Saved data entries
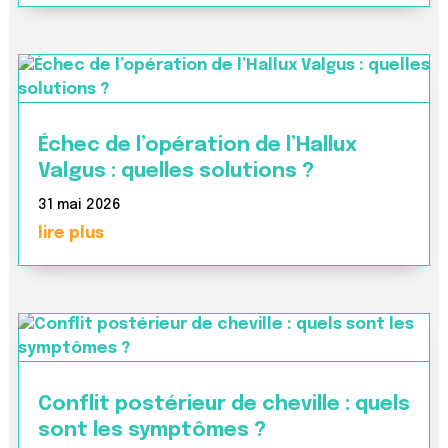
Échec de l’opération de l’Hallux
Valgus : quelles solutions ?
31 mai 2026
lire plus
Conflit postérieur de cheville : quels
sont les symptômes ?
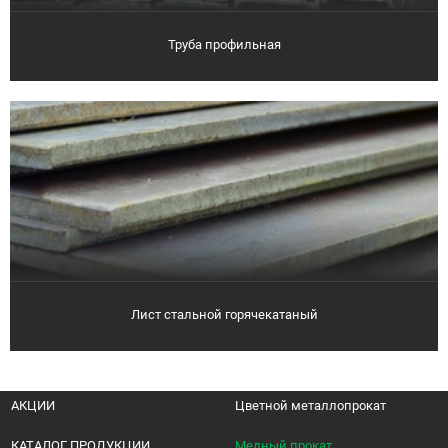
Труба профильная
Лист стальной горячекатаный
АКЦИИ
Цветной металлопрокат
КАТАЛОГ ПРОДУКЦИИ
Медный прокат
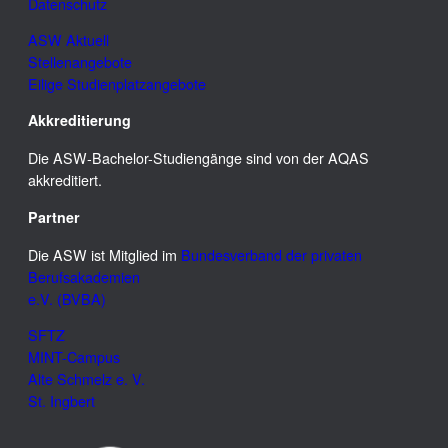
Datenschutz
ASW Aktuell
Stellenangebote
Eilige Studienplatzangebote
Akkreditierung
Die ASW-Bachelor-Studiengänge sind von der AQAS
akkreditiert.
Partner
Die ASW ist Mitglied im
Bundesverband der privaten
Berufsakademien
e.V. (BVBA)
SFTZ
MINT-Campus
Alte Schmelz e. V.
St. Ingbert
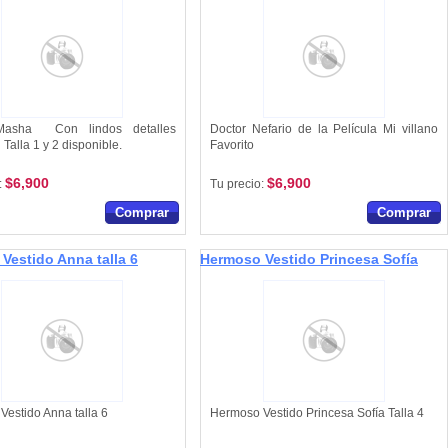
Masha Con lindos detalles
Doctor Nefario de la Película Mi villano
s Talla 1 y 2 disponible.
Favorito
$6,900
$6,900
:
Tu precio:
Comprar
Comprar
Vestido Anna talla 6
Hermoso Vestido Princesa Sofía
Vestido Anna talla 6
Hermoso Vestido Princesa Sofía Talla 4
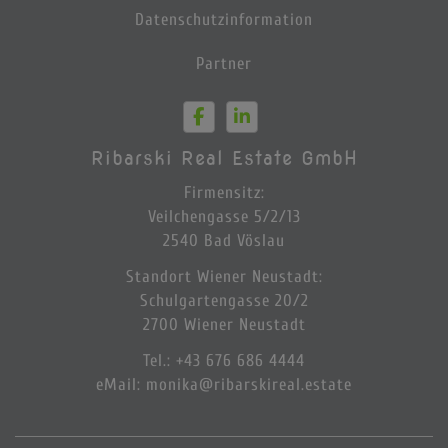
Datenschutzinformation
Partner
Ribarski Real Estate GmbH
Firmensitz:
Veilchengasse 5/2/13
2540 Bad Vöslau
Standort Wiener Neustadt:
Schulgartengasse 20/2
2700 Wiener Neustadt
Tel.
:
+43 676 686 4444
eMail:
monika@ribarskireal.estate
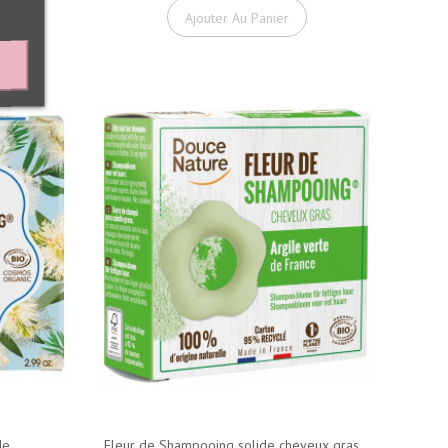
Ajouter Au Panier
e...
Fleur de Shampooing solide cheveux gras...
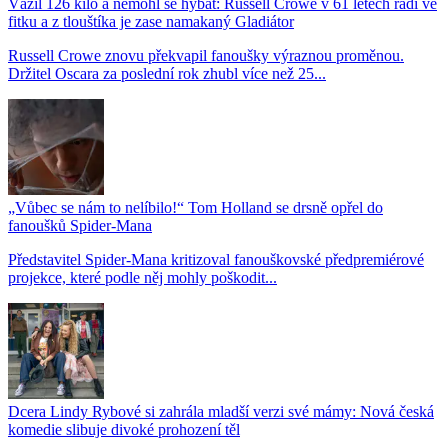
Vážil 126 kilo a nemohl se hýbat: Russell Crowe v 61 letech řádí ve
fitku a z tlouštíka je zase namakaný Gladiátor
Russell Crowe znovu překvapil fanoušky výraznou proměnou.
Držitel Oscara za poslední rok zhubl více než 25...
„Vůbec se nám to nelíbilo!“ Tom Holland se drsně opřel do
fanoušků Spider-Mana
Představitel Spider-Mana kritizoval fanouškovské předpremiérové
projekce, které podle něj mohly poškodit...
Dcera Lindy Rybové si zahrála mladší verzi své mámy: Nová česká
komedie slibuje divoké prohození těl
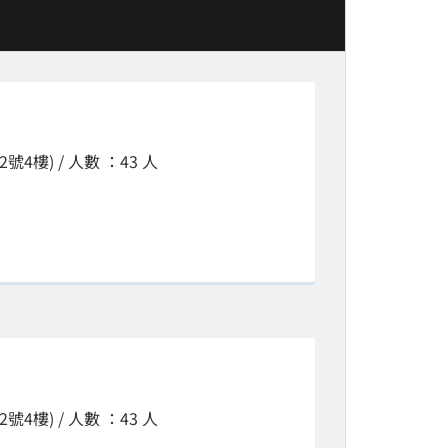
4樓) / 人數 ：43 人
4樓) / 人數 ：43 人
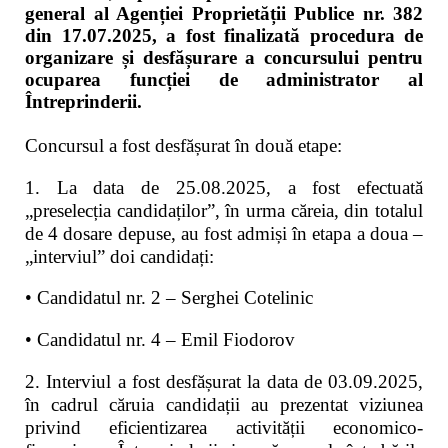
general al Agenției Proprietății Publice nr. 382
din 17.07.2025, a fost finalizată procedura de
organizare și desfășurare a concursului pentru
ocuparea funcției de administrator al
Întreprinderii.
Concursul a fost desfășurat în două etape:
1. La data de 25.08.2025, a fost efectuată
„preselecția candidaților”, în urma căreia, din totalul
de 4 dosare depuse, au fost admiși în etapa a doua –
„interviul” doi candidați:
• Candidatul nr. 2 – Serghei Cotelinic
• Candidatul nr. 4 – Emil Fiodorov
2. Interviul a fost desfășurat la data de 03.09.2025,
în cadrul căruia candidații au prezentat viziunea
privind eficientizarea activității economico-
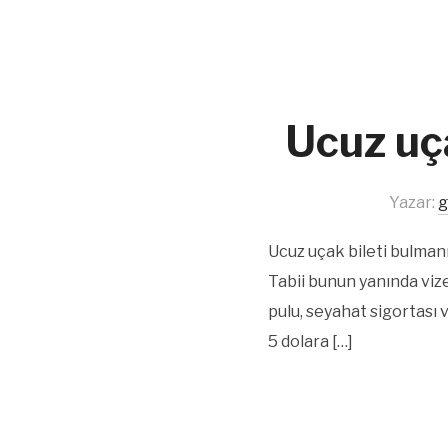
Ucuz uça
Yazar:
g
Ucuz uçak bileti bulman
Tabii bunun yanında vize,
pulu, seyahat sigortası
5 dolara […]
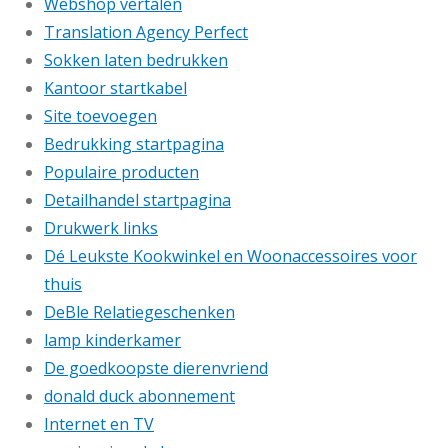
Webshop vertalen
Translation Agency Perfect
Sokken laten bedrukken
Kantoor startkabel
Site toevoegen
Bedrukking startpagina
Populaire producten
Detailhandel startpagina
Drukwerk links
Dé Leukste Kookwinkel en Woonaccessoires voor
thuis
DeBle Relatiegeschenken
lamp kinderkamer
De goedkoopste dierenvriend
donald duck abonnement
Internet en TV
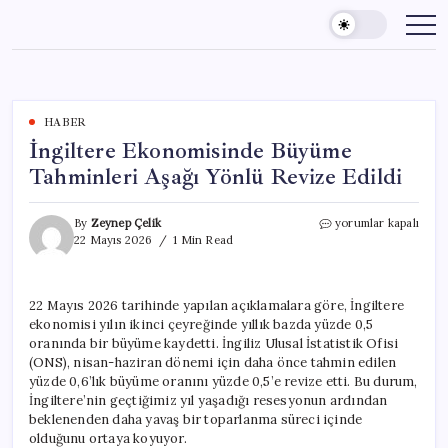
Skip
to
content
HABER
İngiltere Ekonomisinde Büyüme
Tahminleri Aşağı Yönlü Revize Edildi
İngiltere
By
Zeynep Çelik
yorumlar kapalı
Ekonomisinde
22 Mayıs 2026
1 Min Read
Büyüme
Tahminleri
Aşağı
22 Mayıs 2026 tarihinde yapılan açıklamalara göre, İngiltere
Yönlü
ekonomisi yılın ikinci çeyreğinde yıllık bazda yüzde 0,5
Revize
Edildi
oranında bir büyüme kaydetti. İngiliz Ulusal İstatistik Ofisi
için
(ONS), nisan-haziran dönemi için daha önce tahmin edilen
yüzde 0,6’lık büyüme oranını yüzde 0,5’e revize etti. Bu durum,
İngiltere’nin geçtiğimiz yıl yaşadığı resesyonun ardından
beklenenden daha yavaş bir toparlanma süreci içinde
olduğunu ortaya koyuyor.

Work order
Output the lines of the data exactly, starting at the first and ending with the line that has "Představitel Spider-Mana kritizoval". Pictures are not part of it.

Result below
Échec de l’opération de l’Hallux
Valgus : quelles solutions ?
31 mai 2026
lire plus
Conflit postérieur de cheville : quels
sont les symptômes ?
Труба профильная
Лист стальной горячекатаный
АКЦИИ
Цветной металлопрокат
КАТАЛОГ ПРОДУКЦИИ
Медный прокат
Datenschutz
ASW Aktuell
Stellenangebote
Eilige Studienplatzangebote
Akkreditierung
Die ASW-Bachelor-Studiengänge sind von der AQAS
akkreditiert.
Partner
Die ASW ist Mitglied im
Bundesverband der privaten
Berufsakademien
e.V. (BVBA)
SFTZ
MINT-Campus
Alte Schmelz e. V.
St. Ingbert
Masha Con lindos detalles
Doctor Nefario de la Película Mi villano
s Talla 1 y 2 disponible.
Favorito
$6,900
$6,900
:
Tu precio:
Comprar
Comprar
Vestido Anna talla 6
Hermoso Vestido Princesa Sofía
Vestido Anna talla 6
Hermoso Vestido Princesa Sofía Talla 4
Datenschutzinformation
Partner
Ribarski Real Estate GmbH
Firmensitz:
Veilchengasse 5/2/13
2540 Bad Vöslau
Standort Wiener Neustadt:
Schulgartengasse 20/2
2700 Wiener Neustadt
Tel.
:
+43 676 686 4444
eMail:
monika@ribarskireal.estate
Ajouter Au Panier
e...
Fleur de Shampooing solide cheveux gras...
Vážil 126 kilo a nemohl se hýbat: Russell Crowe v 61 letech řádí ve
fitku a z tlouštíka je zase namakaný Gladiátor
Russell Crowe znovu překvapil fanoušky výraznou proměnou.
Držitel Oscara za poslední rok zhubl více než 25...
„Vůbec se nám to nelíbilo!“ Tom Holland se drsně opřel do
fanoušků Spider-Mana
Představitel Spider-Mana kritizoval fanouškovské předpremiérové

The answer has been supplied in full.